我不信的试了试,顿时惊讶道:“这....还真是,把头,这棺材盖儿和棺材是一体的,这怎么做出来的?”
“先别出声,你们仔细听....”
鱼哥突然耳朵贴近棺材说:“这棺材里头,好像有声音。”
我学鱼哥那样,耳朵靠近听了听。
结果听到红棺内有“啪塔...啪塔”的声音,有些像滴水声,又有些像,一个人用手折断筷子的那种声音。
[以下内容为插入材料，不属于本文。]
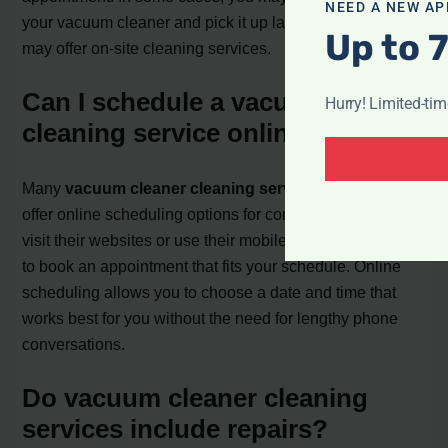
NEED A NEW AP
your vacuum cleaner and pick it up later, while others
Up to 
may offer on-site cleaning services.
Can I schedule a vacuum cleaner
Hurry! Limited-ti
cleaning service online?
Many
vacuum cleaner cleaning service providers
offer online scheduling options for convenience. You can
visit their websites or use their mobile apps, if available,
to book an appointment that fits your schedule. Online
scheduling allows you to choose a date and time that
works best for you without the need for lengthy phone
conversations.
Do vacuum cleaner cleaning
services include repairs?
我让把头听听看,结果把头一听就没那种声音了,很奇怪。
“卧槽!”
“吓死我了!”
“你什么时候跑我背后来的!”豆芽仔扭头吼小萱吓着他了。
我和鱼哥对视了一眼,难道我两听错了?
这时,把头突然吩咐说:“云峰,芽仔,文斌,你们三个都来抬这头试试,看看能不能抬起来。”
我们点头说好。
我们三个一起用力,鱼哥更是半个身子都靠上来了,死沉死沉,别说抬起来了,动都不动!这是棺不是椁,就算里头装了很多陪葬品,也不该这么沉,这个重量,我估计用小型吊机都不一定能吊起来!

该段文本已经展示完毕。